Even if you are not a professional golf fan (and most certainly if you are), you may have heard that there is a new golf league called LIV Golf.
As described on its website, LIV’s “new eight event series will take place from June – October 2022 across North America, Europe, Middle East, and Asia. It is an opportunity to reinvigorate golf through a structure that adds value to the entire sport while helping to bring new audiences to the game through a cutting-edge entertainment product.”
LIV Golf is financed by the Saudi Arabian Public Investment Fund (“PIF”), one of the largest sovereign wealth funds in the world, Because of this, as well as certain recent events in Saudi Arabia, LIV Golf has generated a substantial amount of controversy even though PIF also has made substantial investments in many companies including Cummins, FedEx, Pinterest, Uber, Visa and Walmart. (See here for PIF’s most recent Form 13F filing with the SEC).

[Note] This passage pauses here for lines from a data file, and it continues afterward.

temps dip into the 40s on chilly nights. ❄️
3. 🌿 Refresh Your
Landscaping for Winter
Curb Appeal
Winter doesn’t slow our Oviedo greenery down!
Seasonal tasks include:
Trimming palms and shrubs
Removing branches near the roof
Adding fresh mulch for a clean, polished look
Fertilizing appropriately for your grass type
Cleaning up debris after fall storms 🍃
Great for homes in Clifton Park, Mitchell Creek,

Controversy aside, the question arises whether golfing legend Greg Norman (pictured – the CEO of LIV Golf Investments) as well as others associated with LIV are Saudi “foreign officials” under the Foreign Corrupt Practices Act given how that key element of the FCPA’s anti-bribery provisions has been interpreted by the DOJ and SEC.

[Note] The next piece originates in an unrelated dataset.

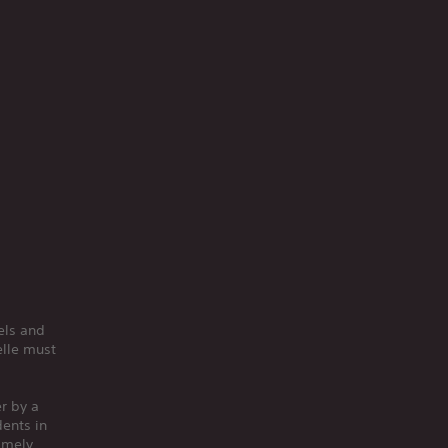
els and
elle must
er by a
dents in
imely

It seems odd to even contemplate the question as the FCPA’s legislative history is clear that Congress had in mind bona fide, traditional government officials such as Presidents and Prime Ministers when enacting the FCPA approximately 45 years ago.

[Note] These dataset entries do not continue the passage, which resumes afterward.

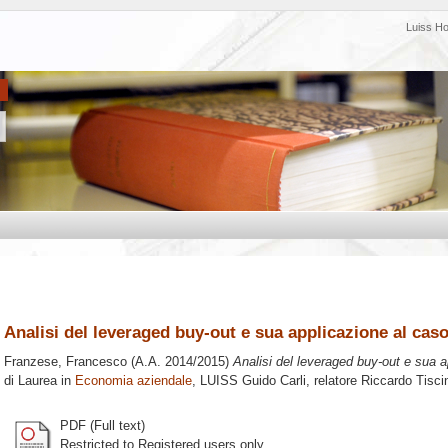
Luiss H
Analisi del leveraged buy-out e sua applicazione al cas
Franzese, Francesco
(A.A. 2014/2015)
Analisi del leveraged buy-out e sua 
di Laurea in
Economia aziendale
, LUISS Guido Carli, relatore
Riccardo Tisci
PDF (Full text)
Restricted to Registered users only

There is no doubt that the enforcement agencies would consider PIF to be an instrumentality of the Saudi Arabian government.
For instance, in the 2020 Goldman Sachs FCPA enforcement action, the DOJ alleged:
“1Malaysia Development Berhad (“1MDB”) was a strategic investment and development company wholly owned by the Government of Malaysia through its Ministry of Finance (“MOF”). It was formed in or about 2009 to pursue investment and development projects for the economic benefit of Malaysia and its people, primarily relying on debt to fund these projects. 1MDB was overseen by senior Malaysian government officials, was controlled by the Government of Malaysia and performed a function on behalf of Malaysia. During the relevant time period, 1MDB was an “instrumentality” of a foreign government, as that term is used in the FCPA.”
International Petroleum Investment Company (“IPIC”) was an investment fund wholly owned by the Government of Abu Dhabi. It was established by the Government of Abu Dhabi and was overseen by senior Abu Dhabi government officials, was controlled by the Government of Abu Dhabi and performed a government function on behalf of Abu Dhabi. During the relevant time period, IPIC was an “instrumentality” of a foreign government, as that term is used in the FCPA.”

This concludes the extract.